Fortunately, Jackie himself isn’t the empty vessel the Darkness wants. The emotional weight of the game relies on Jackie’s relationships with his loved ones, his fellow Mafiosos, and hallucinations of Jenny that tease and haunt him, rather than a direct conflict with the human antagonist (who barely even gets a name). Conversations with these characters in the hub levels between missions don’t exactly flesh them out – most of the cast is basically one or two-dimensional – but it’s enough to establish a good rapport between the protagonist and the rest of the cast. Solid voice acting helps, even if the cel-shaded models don’t always quite lip-sync properly.
These relationships work largely in tandem with the relief they provide from the game’s bleak tone. Like many good mafia stories, The Darkness 2 doesn’t try to sugarcoat the lifestyle’s emotional costs, and even Jackie’s luxurious home has a kind of sterile emptiness. (A level in a brothel is handled quite well, all disturbing sleaze rather than titillation.) Almost everywhere you go is run-down and decaying, its glory days long past. Appropriately, the visions of Jenny and Jackie become heartwarming, despite their standard romantic fare, as momentary flashes of brightness and humanity in the rotting world around them.
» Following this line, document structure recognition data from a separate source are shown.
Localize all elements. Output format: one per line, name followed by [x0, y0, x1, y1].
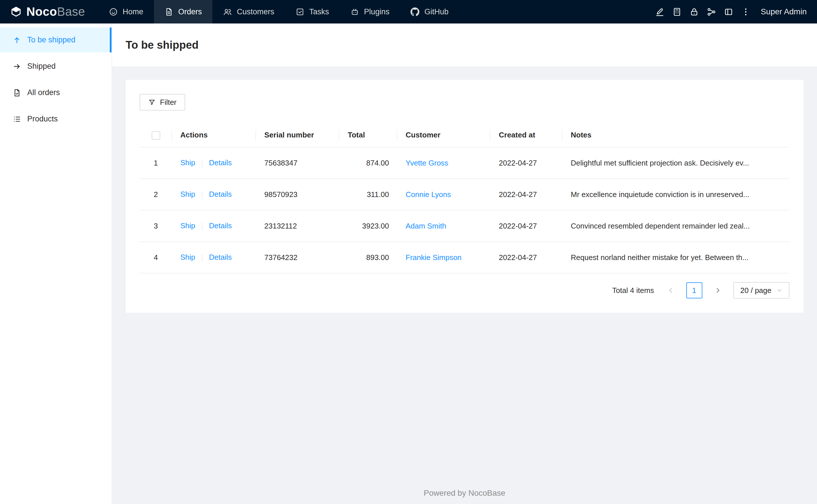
filter-icon: [148, 99, 156, 106]
nocobase-logo[interactable]: NocoBase: [0, 0, 95, 23]
divider: [202, 223, 202, 231]
row-index: 3: [139, 210, 172, 242]
divider: [202, 160, 202, 168]
sidebar-item-label: To be shipped: [27, 36, 75, 44]
orders-table: Actions Serial number Total Customer Cre…: [139, 123, 790, 273]
ship-link[interactable]: Ship: [180, 221, 195, 230]
total-cell: 311.00: [339, 179, 397, 210]
sidebar: To be shipped Shipped All orders Product…: [0, 23, 112, 504]
table-row: 1 ShipDetails 75638347 874.00 Yvette Gro…: [139, 147, 790, 179]
filter-button[interactable]: Filter: [139, 94, 185, 111]
ship-link[interactable]: Ship: [180, 158, 195, 167]
nav-item-github[interactable]: GitHub: [400, 0, 459, 23]
total-cell: 3923.00: [339, 210, 397, 242]
share-icon: [707, 7, 716, 17]
top-navigation: Home Orders Customers: [98, 0, 459, 23]
serial-number-cell: 75638347: [256, 147, 339, 179]
nav-item-orders[interactable]: Orders: [154, 0, 213, 23]
customer-link[interactable]: Frankie Simpson: [406, 253, 461, 262]
topbar-actions: Super Admin: [651, 0, 817, 23]
sidebar-item-products[interactable]: Products: [0, 107, 111, 131]
previous-page-button[interactable]: [663, 282, 679, 298]
chevron-down-icon: [777, 288, 782, 293]
divider: [202, 191, 202, 199]
list-icon: [13, 115, 21, 123]
customer-cell: Connie Lyons: [397, 179, 490, 210]
smile-icon: [109, 7, 118, 16]
customer-link[interactable]: Yvette Gross: [406, 159, 448, 167]
share-button[interactable]: [703, 0, 720, 23]
ship-link[interactable]: Ship: [180, 190, 195, 198]
details-link[interactable]: Details: [209, 221, 232, 230]
page-number-button[interactable]: 1: [686, 282, 702, 298]
customer-cell: Frankie Simpson: [397, 242, 490, 273]
pagination-total: Total 4 items: [612, 286, 654, 295]
team-icon: [223, 7, 232, 16]
nav-item-plugins[interactable]: Plugins: [340, 0, 400, 23]
column-header-actions: Actions: [172, 123, 256, 147]
next-page-button[interactable]: [710, 282, 726, 298]
nav-item-home[interactable]: Home: [98, 0, 154, 23]
lock-icon: [690, 7, 699, 17]
nav-label: Plugins: [364, 7, 390, 16]
more-button[interactable]: [737, 0, 755, 23]
lock-button[interactable]: [686, 0, 703, 23]
column-header-serial: Serial number: [256, 123, 339, 147]
nav-label: Orders: [178, 7, 202, 16]
select-all-checkbox[interactable]: [152, 131, 160, 140]
filter-button-label: Filter: [160, 98, 176, 107]
file-icon: [164, 7, 173, 16]
ship-link[interactable]: Ship: [180, 253, 195, 261]
column-header-customer: Customer: [397, 123, 490, 147]
row-actions: ShipDetails: [172, 179, 256, 210]
customer-link[interactable]: Connie Lyons: [406, 190, 451, 199]
total-cell: 893.00: [339, 242, 397, 273]
notes-cell: Mr excellence inquietude conviction is i…: [562, 179, 790, 210]
details-link[interactable]: Details: [209, 158, 232, 167]
current-user[interactable]: Super Admin: [761, 7, 807, 16]
row-index: 4: [139, 242, 172, 273]
customer-link[interactable]: Adam Smith: [406, 222, 446, 230]
nocobase-logo-icon: [10, 6, 22, 17]
github-icon: [411, 7, 419, 16]
divider: [202, 254, 202, 262]
nav-item-customers[interactable]: Customers: [213, 0, 285, 23]
details-link[interactable]: Details: [209, 253, 232, 261]
sidebar-item-all-orders[interactable]: All orders: [0, 80, 111, 105]
nav-label: GitHub: [424, 7, 448, 16]
details-link[interactable]: Details: [209, 190, 232, 198]
arrow-up-icon: [13, 36, 21, 44]
table-header-row: Actions Serial number Total Customer Cre…: [139, 123, 790, 147]
table-row: 4 ShipDetails 73764232 893.00 Frankie Si…: [139, 242, 790, 273]
table-row: 2 ShipDetails 98570923 311.00 Connie Lyo…: [139, 179, 790, 210]
row-actions: ShipDetails: [172, 210, 256, 242]
table-row: 3 ShipDetails 23132112 3923.00 Adam Smit…: [139, 210, 790, 242]
more-icon: [741, 7, 751, 17]
topbar: NocoBase Home Orders: [0, 0, 817, 23]
page-title: To be shipped: [125, 39, 198, 51]
page-size-select[interactable]: 20 / page: [733, 282, 790, 299]
page-size-value: 20 / page: [741, 286, 771, 295]
orders-card: Filter Actions Serial number Total Custo…: [125, 80, 804, 313]
customer-cell: Adam Smith: [397, 210, 490, 242]
logo-text: NocoBase: [26, 5, 85, 19]
highlighter-icon: [655, 7, 665, 17]
total-cell: 874.00: [339, 147, 397, 179]
serial-number-cell: 73764232: [256, 242, 339, 273]
created-at-cell: 2022-04-27: [490, 179, 562, 210]
layout-button[interactable]: [720, 0, 737, 23]
customer-cell: Yvette Gross: [397, 147, 490, 179]
created-at-cell: 2022-04-27: [490, 210, 562, 242]
sidebar-item-label: Products: [27, 115, 58, 123]
page-header: To be shipped: [112, 23, 817, 66]
nav-item-tasks[interactable]: Tasks: [285, 0, 340, 23]
nav-label: Home: [123, 7, 143, 16]
row-index: 2: [139, 179, 172, 210]
sidebar-item-to-be-shipped[interactable]: To be shipped: [0, 27, 111, 52]
pagination: Total 4 items 1 20 / page: [139, 282, 790, 299]
ui-editor-button[interactable]: [651, 0, 669, 23]
main-area: To be shipped Filter: [112, 23, 817, 504]
calculator-button[interactable]: [669, 0, 686, 23]
notes-cell: Delightful met sufficient projection ask…: [562, 147, 790, 179]
sidebar-item-shipped[interactable]: Shipped: [0, 54, 111, 79]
Ultimately, the conflict between the Darkness and Jackie is almost an allegory for the strange dynamic between plot and gameplay in shooter titles. The Darkness isn’t so different from the senseless violence encouraged by many games’ mechanics. Its support is fickle, and Jackie does what it commands only under duress because it holds his beloved Jenny’s soul hostage. Anyone knowledgeable about the Darkness simply refers to Jackie as its Host, and during one soliloquy he admits that while it feels like being in a movie “killing the bad guys,” he knows he’s not the hero – he’s the monster. The cynical, ruthless mob boss is coming into contact with capital-E Evil (an evil reinforced again and again by the game’s conversations and descriptions of artifacts left behind by the Darkness’ bloody history) and it clearly sickens him.
Abrupt and inconclusive, the ending of The Darkness 2 is clearly a sequel hook. (And it loses points for using a Big No, a cardinal sin of writing.) The game’s antagonists are wicked to the point of absurdity, and their motivations are fairly ordinary lust for power and control. There are dozens of small flaws in the game design, the fickleness of light sensitivity, the incomplete characterization.
But the game is solidly enjoyable, and if the developers keep this the story of Jackie Estacado’s struggle against the Darkness, inside as well as out, they’ll have plenty of material for future entries.